Monday, September 10, 2007

The god of smallest things

The god of smallest things
7 Sep, 2007, 0214 hrs IST, By Mukul Sharma /ECONOMIC TIMES

I write this as I lie almost totally incapacitated in bed with a virus infection that's turned out to be so virulent that I have no choice but to marvel at the miracle of the infinitesimally small.

I'm continuously thinking of my own suffering here when actually millions of these creatures are either being created every second somewhere inside my body, or dying there without a trace of ambition. I don't know these creatures.

They don’t know me either. The "me" that resides as my personality and is sometimes supposed to be unique in the grand scheme of things, makes absolutely no difference to them whatsoever. For some reason, apparently they have a job to do — just like a plumber, politician or rock drummer does.

Nor do I know my immune system. My white blood cells have a job to do too which they go about doing without a “by your leave” or permission granted by me — exactly as if I didn’t exist at all for all they cared. You sometimes think: are they concerned only about their own existence or what — a la the selfish gene? But then, luckily, I’m comforted by the thought that they don’t have the capacity to think along those lines.

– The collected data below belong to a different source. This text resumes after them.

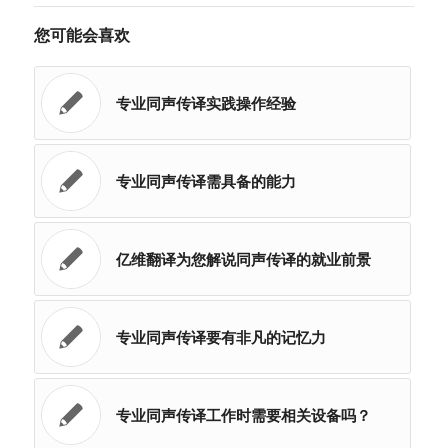
您可能会喜欢
专业同声传译实践操作经验
专业同声传译需具备的能力
亿维翻译为您解说同声传译的就业前景
专业同声传译要有非凡的记忆力
专业同声传译工作时需要相关设备吗？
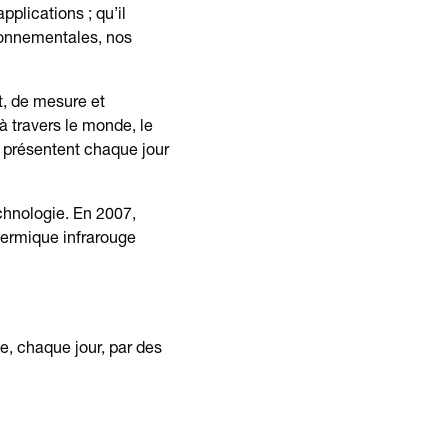
pplications ; qu’il
ronnementales, nos
t, de mesure et
à travers le monde, le
 présentent chaque jour
chnologie. En 2007,
hermique infrarouge
e, chaque jour, par des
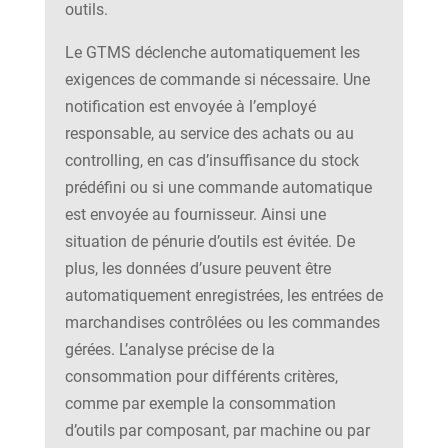
outils.
Le GTMS déclenche automatiquement les
exigences de commande si nécessaire. Une
notification est envoyée à l’employé
responsable, au service des achats ou au
controlling, en cas d’insuffisance du stock
prédéfini ou si une commande automatique
est envoyée au fournisseur. Ainsi une
situation de pénurie d’outils est évitée. De
plus, les données d’usure peuvent être
automatiquement enregistrées, les entrées de
marchandises contrôlées ou les commandes
gérées. L’analyse précise de la
consommation pour différents critères,
comme par exemple la consommation
d’outils par composant, par machine ou par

In other words, I also have my work cut out for me. When I’m infected, I suffer and wait impatiently, and often unfairly, for parts of me to get rid of parts that were never intended to be me. Ultimately, I’m glad all three of us manage this exquisite ménage remarkably well.

Does this mean that at some deeper level our dependency and symbiotic relationship with one another has to be more than just an amazing feat of coincidence? Or is it perhaps merely evolutionary mechanics which has no “goal” as such but only thrives on each doing the best for itself?

So I’m thinking now, what if a virus could indeed think. In order to make some sense of a human body it incarnates in from time to time, it might well say to itself: "I came into this body-world to procreate and multiply, only to find forces of hostility and evil committed towards my destruction.

All odds are stacked against me. Yet what am I doing wrong here? Is there no fairness, or is this world only a mindless creation of chance encounters between atoms which have no regard for the fact that I exist as a thinking being who can question its impetus and inspiration? If there’s a God it definitely doesn’t reside in this little universe. Why would there be so much evil around otherwise? Maybe when I die, I go to a far, far better place than I’ve ever been before."